Transcribe, exactly and without pictures, the lines below from the line with "RECHERCHES POPULAIRES À DJIBOUTI" to the line with "Договор присоединения к findirector.by +", both ends included, and no others.

********************

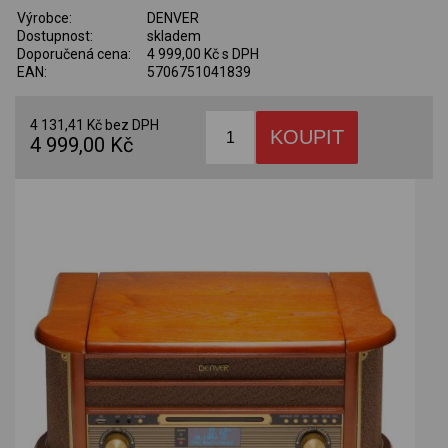
Výrobce:
DENVER
Dostupnost:
skladem
Doporučená cena:
4 999,00 Kč s DPH
EAN:
5706751041839
4 131,41 Kč bez DPH
4 999,00 Kč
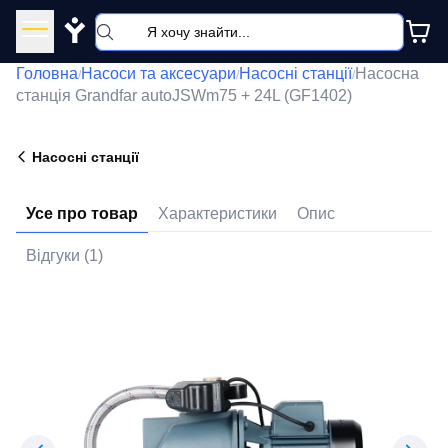
Y
Головна
Насоси та аксесуари
Насосні станції
Насосна
/
/
/
станція Grandfar autoJSWm75 + 24L (GF1402)
Насосні станції
Усе про товар
Характеристики
Опис
Відгуки (1)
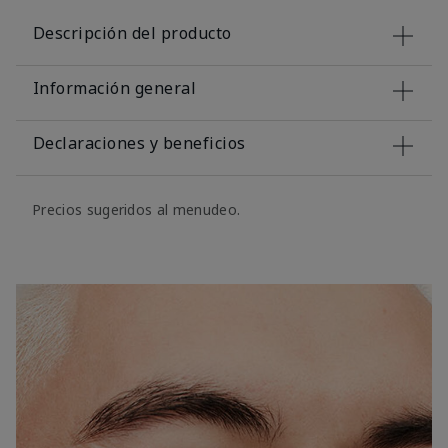
Descripción del producto
Información general
Declaraciones y beneficios
Precios sugeridos al menudeo.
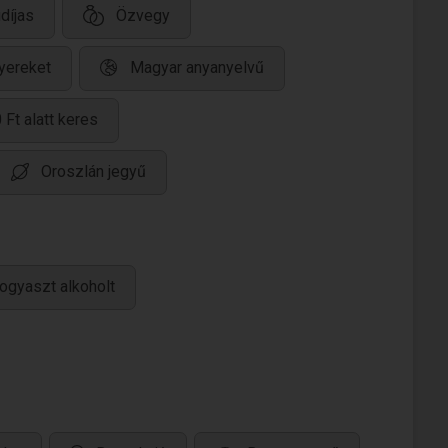
díjas
Özvegy
yereket
Magyar anyanyelvű
 Ft alatt keres
Oroszlán jegyű
ogyaszt alkoholt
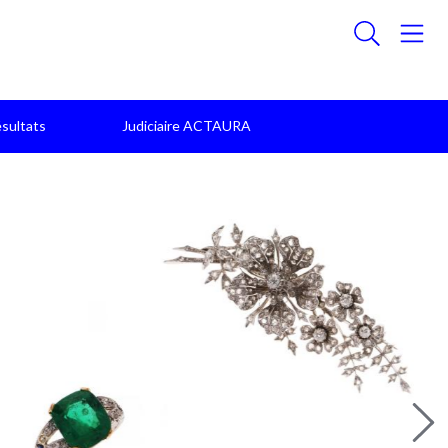
sultats
Judiciaire ACTAURA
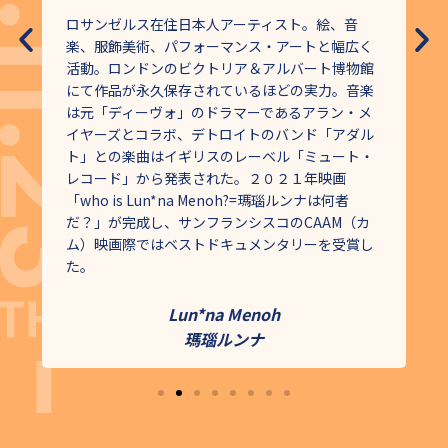
画
ロサンゼルス在住日本人アーティスト。絵、音
楽、服飾美術、パフォーマンス・アートと幅広く
ソ
活動。ロンドンのビクトリア＆アルバート博物館
等
にて作品が永久保存されているほどの実力。音楽
は元「ディーヴォ」のドラマーであるアラン・メ
イヤーズとコラボ、デトロイトのバンド「アダル
ト」との楽曲はイギリスのレーベル「ミュート・
・
レコード」から発表された。２０２１年映画
国
「who is Lun*na Menoh?=瑪瑙ルンナは何者
受
だ？」が完成し、サンフランシスコのCAAM（カ
ム）映画際ではベストドキュメンタリーを受賞し
た。
Lun*na Menoh
瑪瑙ルンナ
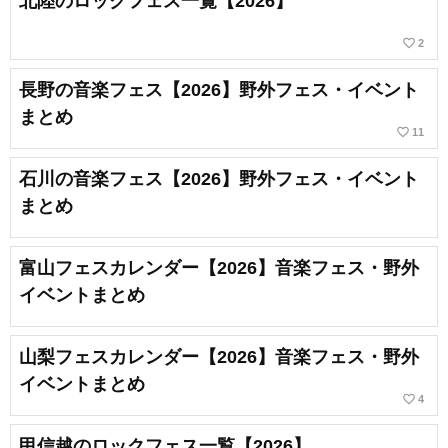
北陸のロックフェス一覧【2026】
favorite_border
2
長野の音楽フェス【2026】野外フェス・イベント
まとめ
favorite_border
11
石川の音楽フェス【2026】野外フェス・イベント
まとめ
富山フェスカレンダー【2026】音楽フェス・野外
イベントまとめ
山梨フェスカレンダー【2026】音楽フェス・野外
イベントまとめ
favorite_border
4
甲信越のロックフェス一覧【2026】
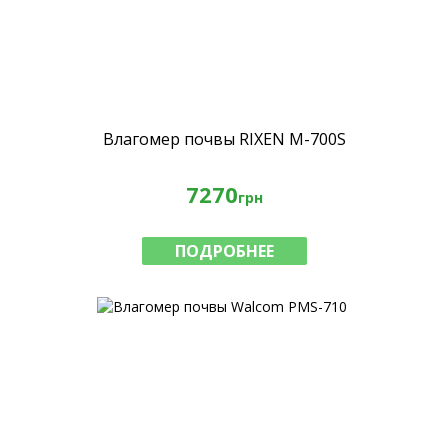
Влагомер почвы RIXEN M-700S
7270
грн
ПОДРОБНЕЕ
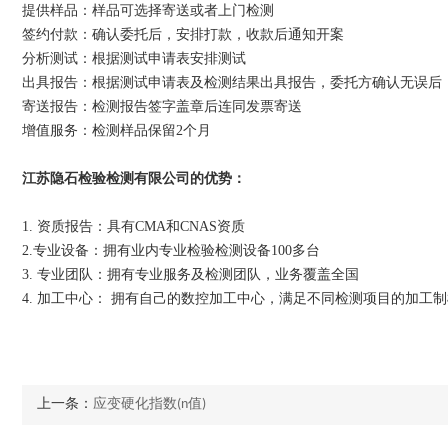
提供样品：样品可选择寄送或者上门检测
签约付款：确认委托后，安排打款，收款后通知开案
分析测试：根据测试申请表安排测试
出具报告：根据测试申请表及检测结果出具报告，委托方确认无误后
寄送报告：检测报告签字盖章后连同发票寄送
增值服务：检测样品保留2个月
江苏隐石检验检测有限公司的优势：
1. 资质报告：具有CMA和CNAS资质
2.专业设备：拥有业内专业检验检测设备100多台
3. 专业团队：拥有专业服务及检测团队，业务覆盖全国
4. 加工中心： 拥有自己的数控加工中心，满足不同检测项目的加工
上一条：
应变硬化指数(n值)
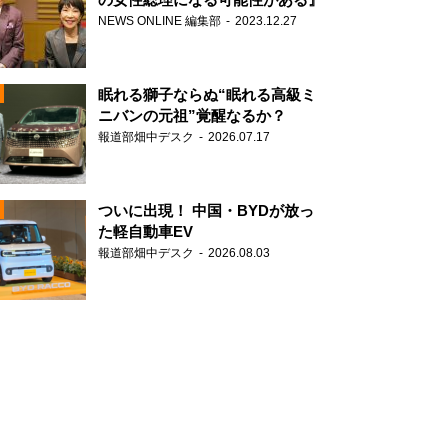
NEWS ONLINE 編集部
2023.12.27
眠れる獅子ならぬ“眠れる高級ミ
ニバンの元祖”覚醒なるか？
報道部畑中デスク
2026.07.17
N
ついに出現！ 中国・BYDが放っ
た軽自動車EV
報道部畑中デスク
2026.08.03
N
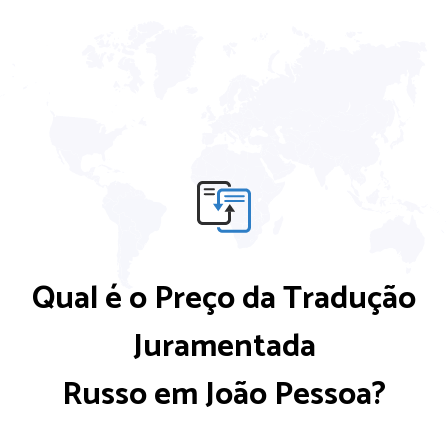
Qual é o Preço da Tradução
Juramentada
Russo em João Pessoa?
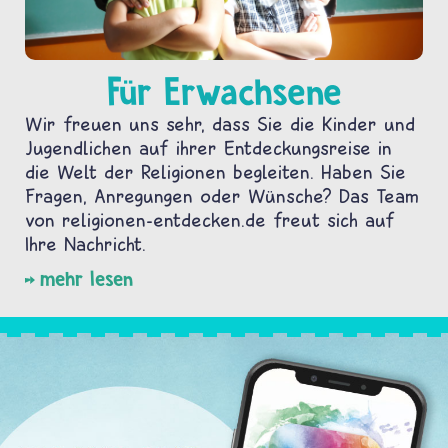
Für Erwachsene
Wir freuen uns sehr, dass Sie die Kinder und
Jugendlichen auf ihrer Entdeckungsreise in
die Welt der Religionen begleiten. Haben Sie
Fragen, Anregungen oder Wünsche? Das Team
von religionen-entdecken.de freut sich auf
Ihre Nachricht.
mehr lesen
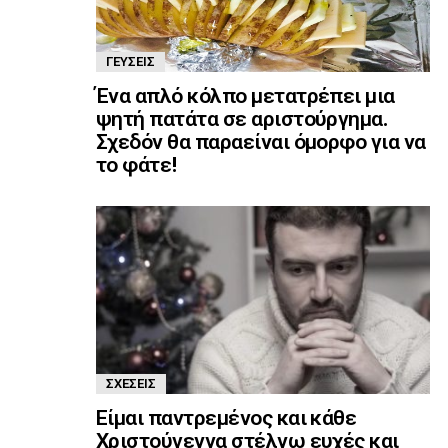
ΓΕΎΣΕΙΣ
Ένα απλό κόλπο μετατρέπει μια
ψητή πατάτα σε αριστούργημα.
Σχεδόν θα παραείναι όμορφο για να
το φάτε!
ΣΧΈΣΕΙΣ
Είμαι παντρεμένος και κάθε
Χριστούγεννα στέλνω ευχές και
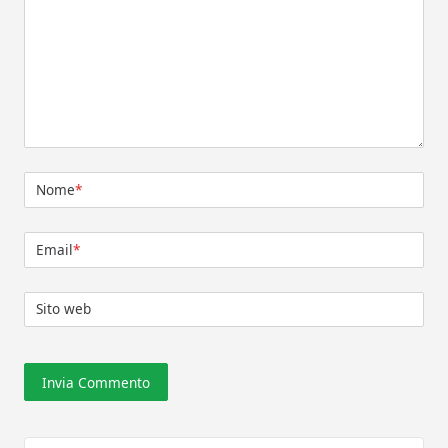
Nome
*
Email
*
Sito web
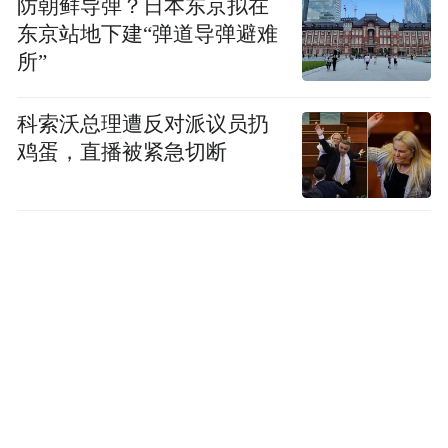
防朝鲜导弹？日本东京拟在
鲁工业大学（山东省科学院）联合举办，研
东京站地下建“弹道导弹避难
讨会以推进人工智能与哲学社会科学深度融
所”
合，加快哲学社会科学创新发展为主题，围
科索沃总理遭反对派议员扔
绕人工智能深度参与下的哲学社会科学范式
鸡蛋，直播被紧急切断
变革与理论创新、学术生态建设、创新发展
实践探索等议题进行研讨，来自清华大学、
华中科技大学、大连理工大学、山东大学、
齐鲁工业大学（山东省科学院）等高校专家
学者及部分高校科研管理部门负责同志共150
余人参加研讨会。
“特别声明：以上作品内容(包括在内的视频、图片或音
频)为凤凰网旗下自媒体平台“大风号”用户上传并发
布，本平台仅提供信息存储空间服务。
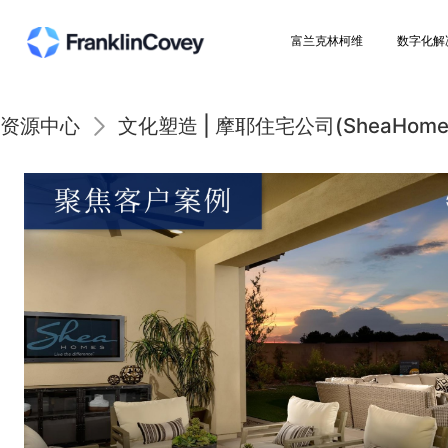
富兰克林柯维
资源中心
文化塑造 | 摩耶住宅公司(She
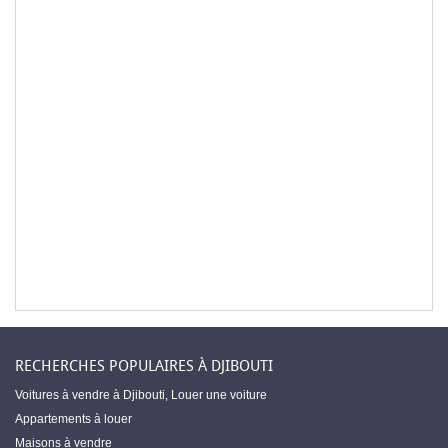
RECHERCHES POPULAIRES À DJIBOUTI
Voitures à vendre à Djibouti
,
Louer une voiture
Appartements à louer
Maisons à vendre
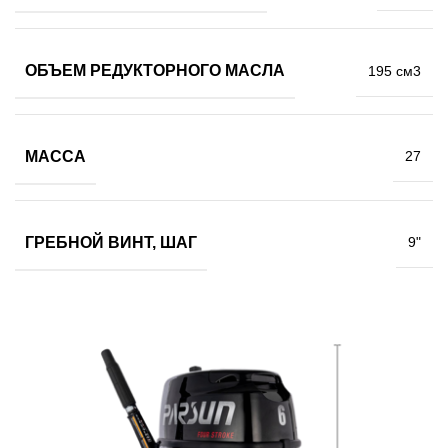
ОБЪЕМ РЕДУКТОРНОГО МАСЛА
195 см3
МАССА
27
ГРЕБНОЙ ВИНТ, ШАГ
9"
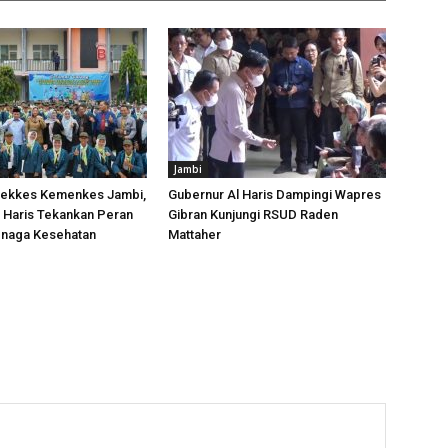
Jambi
ekkes Kemenkes Jambi,
Gubernur Al Haris Dampingi Wapres
 Haris Tekankan Peran
Gibran Kunjungi RSUD Raden
enaga Kesehatan
Mattaher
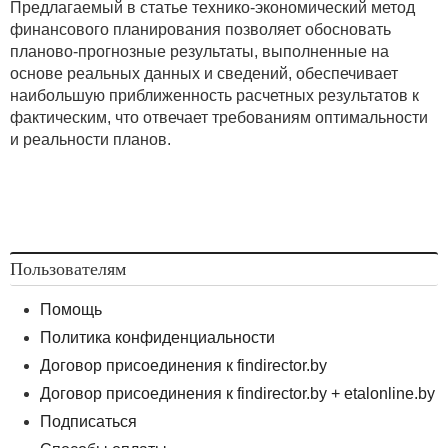
Предлагаемый в статье технико-экономический метод
финансового планирования позволяет обосновать
планово-прогнозные результаты, выполненные на
основе реальных данных и сведений, обеспечивает
наибольшую приближенность расчетных результатов к
фактическим, что отвечает требованиям оптимальности
и реальности планов.
Пользователям
Помощь
Политика конфиденциальности
Договор присоединения к findirector.by
Договор присоединения к findirector.by + etalonline.by
Подписаться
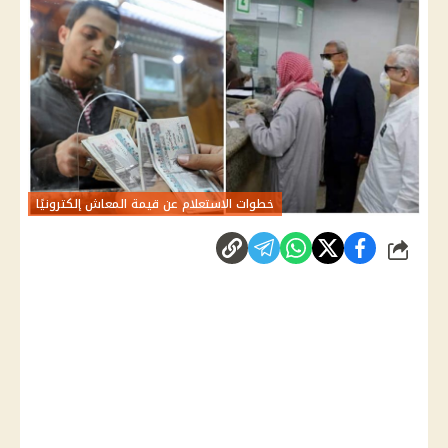
خطوات الاستعلام عن قيمة المعاش إلكترونيًا
شارك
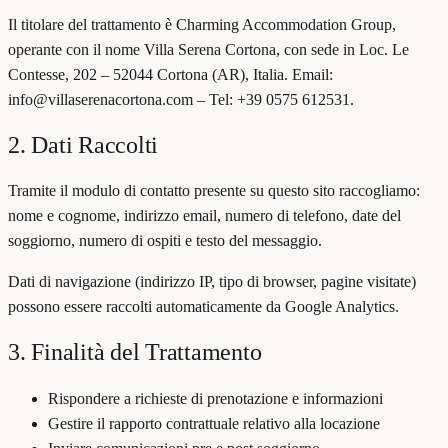
Il titolare del trattamento è Charming Accommodation Group,
operante con il nome Villa Serena Cortona, con sede in Loc. Le
Contesse, 202 – 52044 Cortona (AR), Italia. Email:
info@villaserenacortona.com – Tel: +39 0575 612531.
2. Dati Raccolti
Tramite il modulo di contatto presente su questo sito raccogliamo:
nome e cognome, indirizzo email, numero di telefono, date del
soggiorno, numero di ospiti e testo del messaggio.
Dati di navigazione (indirizzo IP, tipo di browser, pagine visitate)
possono essere raccolti automaticamente da Google Analytics.
3. Finalità del Trattamento
Rispondere a richieste di prenotazione e informazioni
Gestire il rapporto contrattuale relativo alla locazione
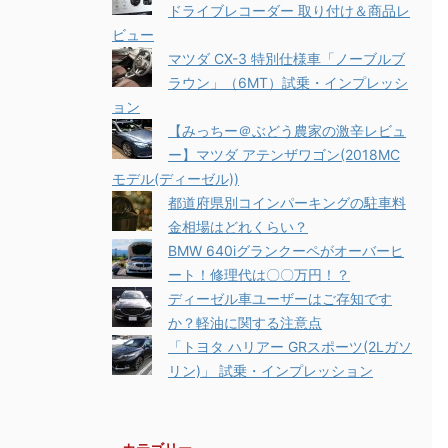
ドライブレコーダー 取り付け＆商品レ
ビュー
マツダ CX-3 特別仕様車「ノーブルブ
ラウン」（6MT）試乗・インプレッシ
ョン
【みっちー＠ぶどう農家の激辛レビュ
ー】マツダ アテンザワゴン(2018MC
モデル(ディーゼル))
都道府県別コインパーキングの駐車料
金相場はどれくらい？
BMW 640iグランクーペがオーバーヒ
ート！修理代は〇〇万円！？
ディーゼル車ユーザーはご存知です
か？軽油に関する注意点
「トヨタ ハリアー GRスポーツ(2Lガソ
リン)」 試乗・インプレッション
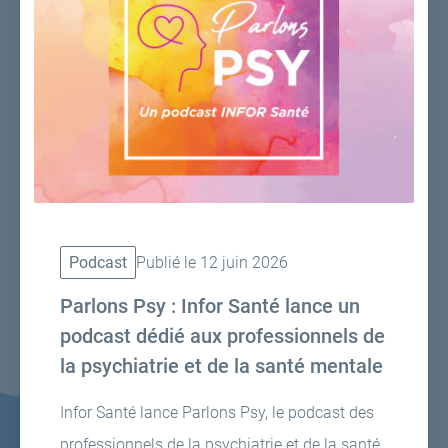
Podcast
Publié le 12 juin 2026
Parlons Psy : Infor Santé lance un
podcast dédié aux professionnels de
la psychiatrie et de la santé mentale
Infor Santé lance Parlons Psy, le podcast des
professionnels de la psychiatrie et de la santé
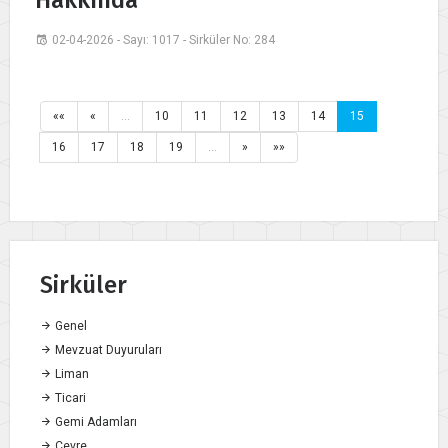
02-04-2026 - Sayı: 1017 - Sirküler No: 284
««
«
…
10
11
12
13
14
15
16
17
18
19
…
»
»»
Sirküler
Genel
Mevzuat Duyuruları
Liman
Ticari
Gemi Adamları
Çevre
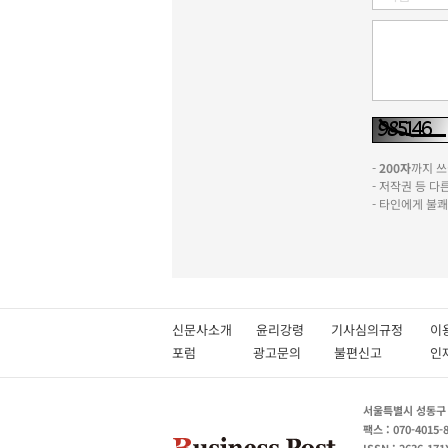
-
200자
까지 쓰실
- 저작권 등 
- 타인에게 불
신문사소개
윤리강령
기사심의규정
이
포럼
광고문의
불편신고
서울특별시 성동구 성
팩스 : 070-4015-
ISSN : 2636-171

********************

### OUTPUT OF THE EXERCISE
RECHERCHES POPULAIRES À DJIBOUTI
Voitures à vendre à Djibouti
,
Louer une voiture
Appartements à louer
Maisons à vendre
ОБЪЕМ РЕДУКТОРНОГО МАСЛА
195 см3
МАССА
27
ГРЕБНОЙ ВИНТ, ШАГ
9"
Jambi
ekkes Kemenkes Jambi,
Gubernur Al Haris Dampingi Wapres
 Haris Tekankan Peran
Gibran Kunjungi RSUD Raden
enaga Kesehatan
Mattaher
Предлагаемый в статье технико-экономический метод
финансового планирования позволяет обосновать
планово-прогнозные результаты, выполненные на
основе реальных данных и сведений, обеспечивает
наибольшую приближенность расчетных результатов к
фактическим, что отвечает требованиям оптимальности
и реальности планов.
Пользователям
Помощь
Политика конфиденциальности
Договор присоединения к findirector.by
Договор присоединения к findirector.by + etalonline.by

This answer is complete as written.